One bit of delight was the inclusion of Noomi Rapace as Sim, the gypsy woman who assists Holmes in some capacity or other. (I find, if one hasn't noticed, no purpose in expounding upon plot points for this kind of movie. It's all so formulaic that pleasure is to be found in the details and execution rather than the story, a variant of which we've been told 10,000 times.) But for the original Swedish language versions of The Girl With the Dragon Tattoo films we would likely never have heard of Rapace. But she was awesome in those, and while she's given not an especially challenging part here, she certainly has more to do than her Dragon Tattoo partner Michael Nyqvist in his big-budget film debut in Mission Impossible. She has a number of lines and gets to do a good bit of physical work. It's very much a supporting role, but she's a definite asset to the film.

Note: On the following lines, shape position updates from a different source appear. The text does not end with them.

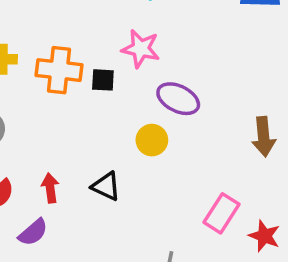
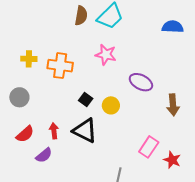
black square: (103, 80) -> (86, 100), moved, turned 32
purple ellipse: (178, 99) -> (141, 82), moved
black triangle: (106, 186) -> (85, 131), size x1.5

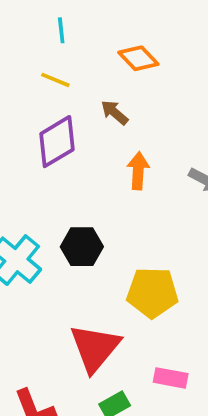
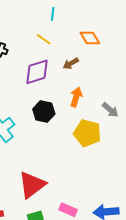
brown arrow: (115, 112) -> (71, 64), turned -84
black hexagon: (82, 247) -> (44, 111), moved
yellow pentagon: (152, 293) -> (87, 133), moved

(She even gets her own poster!)
I'm still left wondering at how completely Ritchie and Downey have diverged from any hint of Conan Doyle's original Sherlock Holmes character. Though both are supposed to be brilliant deducers, at some point it seems silly not to just invent a new character to embody what I now think is a coherent set of characteristics in the director's and actor's minds. It's been so long since I read any Sherlock Holmes that maybe I'm missing how much these two conceptions--book and film--have in common; but I tend to think that Robert Downey's Holmes is so much a creation for 21st-Century audiences that it's a new substance entirely.
But no matter. The story is told with plenty of humor, and the whole motley cast goes from one cliff-hanging moment to the next, none of it sullied by mundane reality. I found this a mite too trying in Brad Bird's recent Mission Impossible 4, but for whatever reason I'm willing to give Guy Ritchie a pass.
It's a broad entertainment intended for a broad, American audience and I suspect most people will be delighted with it.
Grade: B+
3 comments:
I don't argue with your assessments (I have yet to see this or the first movie) but are you sure it's aimed at an American audience? He wouldn't be the first British director that did (Tony Scott comes to mind). But a lot of the style is very much Guy Ritchie. Have you seen Lock, Stock and Two Smoking Barrels and Snatch? I have and liked those, but they are distinctly not aimed at an American audience.
I'd had to admit the slow-mo weird stuff is typically American action movie boiler-plate.
I do love seeing Rapace (and even Nyquist) get a larger audience. Did you see that Rapace is going to be in Ridley Scott's new sci-fi flick Prometheus? I'm very much looking forward to that.
I think you're right: I don't think it's intended for an American audience so much as a broad Hollywood film audience, which crosses boundaries.
I suppose Hollywood has homogenized all of us, at least all we Westerners.
I did see Snatch some time back, but have not seen Lock, Stock. Having warmed now a bit towards his style, I may have to look it up.
I did see the Prometheus bit. Quite excited about that film generally! It sounds like another game-changer.
I think we can both safely skip his movie with his ex ... Swept Away or something like that? I think the rest of the world did (the lucky ones).